Because Midjourney is not a precision tool. 

It’s pretty difficult to dream something up and then get exactly what you had in your head from it. Especially if you’ve imagined something complicated with lots of different things going on in the image. 

Despite that, Midjourney is still the best AI image generator we have for realising your vision. 

And Midjourney has gotten a LOT better at handling complex prompts and multiple subjects than it used to be. If you have a specific image in your head that you want to create, you might have to compromise. But there are tips to help you get as close as you can. 

Let’s have a look at how I approach a complex and specific idea in Midjourney version 6.0.

When I’m developing a prompt, I like to break things down into subjects, concept, setting, and style. And then build up details in each area as I work. 

Say I wanted an image to represent people who are excited about AI vs people who are more fearful and resistant. 

I might imagine a robot working on a laptop, with two women observing. One woman is delighted with the robot, the other woman is horrified by it. 

Here’s how I’d break down my idea:

  • Subjects: two women and a small futuristic white robot doing work for them on a laptop
  • Concept: one woman is delighted with the robot, the other is horrified
  • Setting: office
  • Style: a natural looking photograph

Let’s type that in, pretty much as it is and see what we get. I’m going to use –ar 16:9 to get a widescreen aspect ratio instead of a square image. And –v 6.0 will make sure we’re using the latest version of Midjourney.

two women and a small futuristic white robot doing work for them on a laptop, one woman is delighted with the robot, the other is horrified, a natural looking photograph in an office setting –ar 16:9 –v 6.0

Output from Midjourney, 4 options for the prompt "two women and a small futuristic white robot doing work for them on a laptop, one woman is delighted with the robot, the other is horrified, a natural looking photograph in an office setting --ar 16:9 --v 6.0"

Ok, so none of these are what I’m looking for, but I can now use these images to start figuring out what I need to prompt to get what I’m looking for. 

I like the images where the robot is in the middle. That’s what was in my head, but I didn’t put it in my prompt, so let’s add that to the prompt. Notice also that both women have the same facial expression. 

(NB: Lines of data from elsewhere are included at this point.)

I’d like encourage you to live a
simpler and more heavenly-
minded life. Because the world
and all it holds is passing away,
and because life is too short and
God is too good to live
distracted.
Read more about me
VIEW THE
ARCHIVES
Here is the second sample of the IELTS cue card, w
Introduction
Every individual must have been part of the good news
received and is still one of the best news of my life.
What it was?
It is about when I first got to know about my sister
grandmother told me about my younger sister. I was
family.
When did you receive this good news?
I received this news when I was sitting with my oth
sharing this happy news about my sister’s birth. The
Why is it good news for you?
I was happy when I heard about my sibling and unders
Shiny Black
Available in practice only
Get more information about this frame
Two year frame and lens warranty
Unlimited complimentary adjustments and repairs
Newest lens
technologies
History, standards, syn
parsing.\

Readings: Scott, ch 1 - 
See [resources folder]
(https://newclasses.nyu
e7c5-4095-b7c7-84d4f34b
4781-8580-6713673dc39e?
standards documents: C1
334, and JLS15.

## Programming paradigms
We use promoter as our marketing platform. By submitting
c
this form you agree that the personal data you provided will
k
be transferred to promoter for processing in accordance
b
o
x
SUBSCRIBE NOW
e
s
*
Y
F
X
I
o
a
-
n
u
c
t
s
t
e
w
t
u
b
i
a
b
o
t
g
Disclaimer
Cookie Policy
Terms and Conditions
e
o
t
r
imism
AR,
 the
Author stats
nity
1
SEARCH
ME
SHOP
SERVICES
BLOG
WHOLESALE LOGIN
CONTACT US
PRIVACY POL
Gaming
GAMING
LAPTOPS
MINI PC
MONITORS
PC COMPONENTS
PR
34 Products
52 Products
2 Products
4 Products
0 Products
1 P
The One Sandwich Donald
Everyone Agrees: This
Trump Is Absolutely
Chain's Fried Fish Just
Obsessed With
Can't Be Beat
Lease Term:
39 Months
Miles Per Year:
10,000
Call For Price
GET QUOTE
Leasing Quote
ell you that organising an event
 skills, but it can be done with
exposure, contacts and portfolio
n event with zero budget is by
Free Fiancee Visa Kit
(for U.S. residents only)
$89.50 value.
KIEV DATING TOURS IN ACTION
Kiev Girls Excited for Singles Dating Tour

Unfortunately, Midjourney (MJ) is just not great at giving different characters separate expressions – but not to worry, we can fix that later. 

So we’ll make some small tweaks to our prompt. I’ve bolded some key changes.

two women and a small futuristic white robot doing work for them on a laptop. Woman 1, on the left, has a huge smile on her face. Woman 2, on the right, is crying. The robot, in the middle, has a neutral expression. A natural looking photograph in an office setting –ar 16:9 –v 6.0

Output from Midjourney, 4 image options for the prompt "two women and a small futuristic white robot doing work for them on a laptop. Woman 1, on the left, has a huge smile on her face. Woman 2, on the right, is crying. The robot, in the middle, has a neutral expression. A natural looking photograph in an office setting --ar 16:9 --v 6.0"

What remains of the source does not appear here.